6a00d8341c52ab53ef014e88ab2092970d-800wi.png

My girl lay on the slip-and-slide, letting the water wash over her feat, looking up at the sky. The heat felt oppressive after weeks of cool.

The radio cut off in mid-song. I thought maybe the cord came unplugged, then the shrill emergency signal played. Surely a test, since the sirens weren't going off. I waited for it to end, watching the little angel flop over onto her stomach on her plastic banana peel.

"A tornado is on the ground. Take shelter immediately."

There was information about where, but I didn't hear anything except what I didn't hear, which was "Jackson County." I looked up at the sky, but everything above us was blue, not the green of a pre-tornado sky, not the swirling clouds of the masthead of this blog. Tornadoes were not in my sky.

They were about 30 miles town the road in Higginsville. And then they were 130 miles down the road in Joplin.

Beloved pulled up from the grocery store. "Did you hear the emergency signal?" he asked.

I nodded. "Do you think we should go inside?"

This is what I always ask. We waver, usually, because even if it looks fine, these things can come up quickly, but we also don't want to spend half our summer in the basement because there's a storm down the road heading away from us. But it's always sort of a hard call, especially because I don't want to scare the little angel.

"Will the tornado come here?" she asked, standing up from the slip-and-slide.

And I want to say no. But it's not as easy as telling her there are no scorpions in Missouri and no way a tsunami could get our house. So instead I tell her if we hear the siren or if the air looks funny, we will go inside.

"If a tornado came here, would it get us?"

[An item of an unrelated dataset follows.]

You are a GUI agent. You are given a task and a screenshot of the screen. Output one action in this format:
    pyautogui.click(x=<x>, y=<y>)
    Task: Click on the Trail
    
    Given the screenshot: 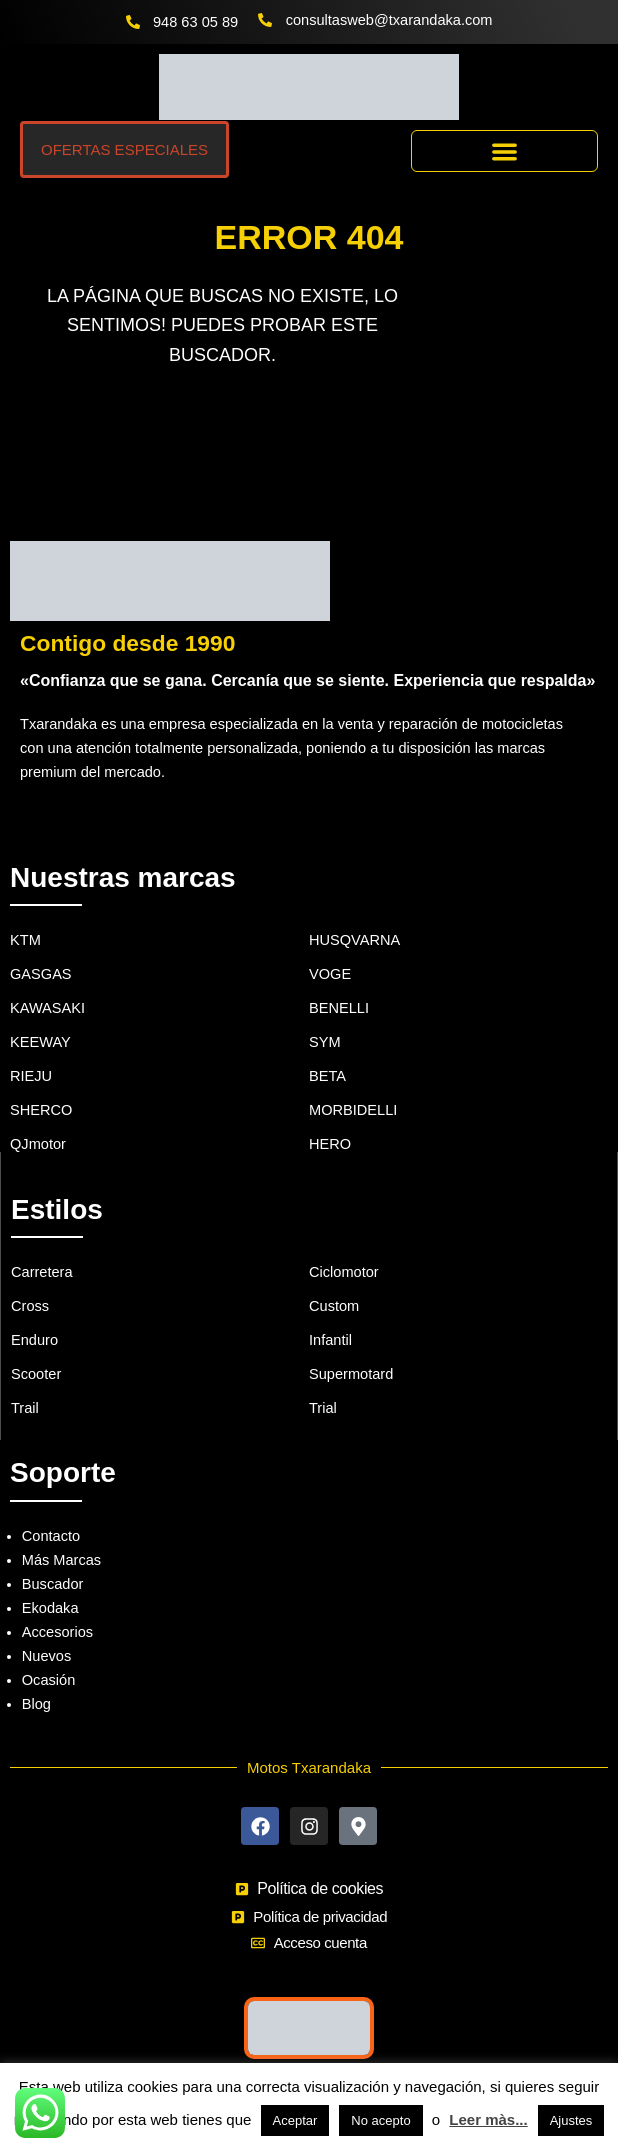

"Not if we were in the basement."

I hope these are true answers.

My prayers are with Joplin and the other communities in Missouri and across the Midwest that were hit yesterday. The death counts are rising and the footage terrifying. I can't watch it right now, because -- as long as I've lived in the tornado belt, I don't remember ever hearing there is a tornado on the ground take shelter immediately come across the airwaves so bluntly before. It was very, very hard for me to let my daughter get on the school bus this morning.

And I can't really think about much else today.